Primary cardiac involvement in plasma cellular tumor is uncommon, and only a few cases with clinical significance have been reported. Primary EMP is an exceedingly rare neoplasm, and only few cases involving the atria have been encountered in the English-language literature [2]. Interestingly, all cases involved one atrium or both atria, presenting as large space-occupying tumors, causing cardiovascular compromise. Pericardial effusion also developed in some cases and caused cardiovascular dysfunction.

Diagnosis of EMP requires histologic and immune histochemical confirmations and an absence of MM, solitary osseous plasmacytoma, and plasmacytoma arising in other anatomic locations.

The tumor is composed of a monoclonal proliferation of plasma cells that may show cytological atypia mimicking a large cell lymphoma, poorly differentiated carcinoma, extramedullary myeloid cell tumor [6], or melanoma.

Myxoma, metastatic malignancies other than plasmacytoma, or less frequently sarcomas are much more commonly seen in the heart than plasmacytoma. As a result, the differential diagnosis may be overlooked unless a pathologist has a high degree of suspicion [5].

Probably an MRI mediastinum study with ECG synchronized sequences could help us to exactly detect the relationships with the myocardium, but a heart assessment was performed by TTE to evaluate cardiac function, so MRI in this case should not add any further information for improving the therapeutical approach. The only clinical findings and conventional imaging studies usually performed for the MM diagnosis did not draw exactly the patient pathologic outline.

Only the CT study gave us the correct information about the solitary presentation of the plasmacytoma, and at the same time we were able to understand the anatomic relationship with the heart.

The PET-CT study was above all important to study the active lesion metabolism and also to confirm the CT finding of solitary extramedullary mass.

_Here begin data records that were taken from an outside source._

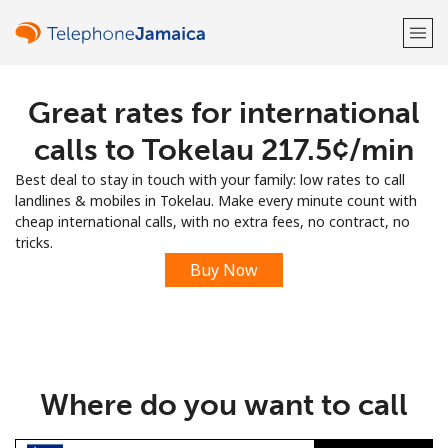
Great rates for international
Welcome!
calls to Tokelau ⁦217.5¢⁩/min
Already have an account?
LOG IN →
Best deal to stay in touch with your family: low rates to call
landlines & mobiles in Tokelau. Make every minute count with
Sign up with
cheap international calls, with no extra fees, no contract, no
tricks.
Buy Now
or
Where do you want to call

This is a very important aspect considering the treatment choice. In this case the patient underwent radiotherapy, and the mass dimensions (very well obtained by multiplanar CT reconstruction) suggested introducing the patient to chemotherapy too.

4. Conclusions

The CT role in the diagnosis of solitary EMP in our experience was fundamental to correctly diagnose this finding, influencing the patient treatment. PET-CT total body scan was useful to confirm no evidence of more foci in the whole body and gave us important information about localization, dimensions, and vascularization.

Probably an MRI mediastinum study with ECG synchronized sequences could help us to exactly detect the relationships with the myocardium, but a heart assessment was performed by TTE to evaluate cardiac function, CT study could not settle the differential diagnosis, but thanks to its feasibility, rapidity and no invasive technique, detecting the EMP was very important in our work.